### Work task
Leave out the pictures, and retype the remaining data exactly.

Collected data:
=-=-=-=-=

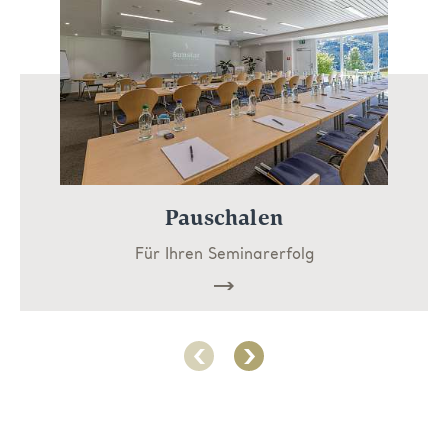
Pauschalen
Für Ihren Seminarerfolg
Mehr
lesen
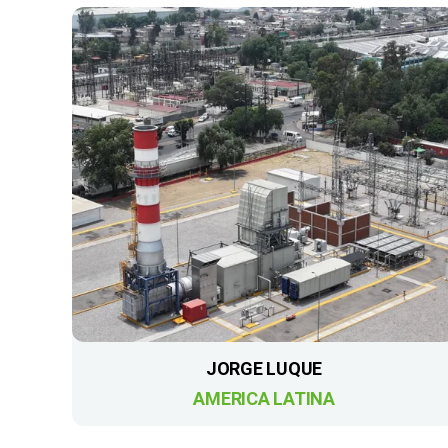
JORGE LUQUE
AMERICA LATINA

=-=-=-=-=

### Response for this exercise
Pauschalen
Für Ihren Seminarerfolg
Mehr
lesen
JORGE LUQUE
AMERICA LATINA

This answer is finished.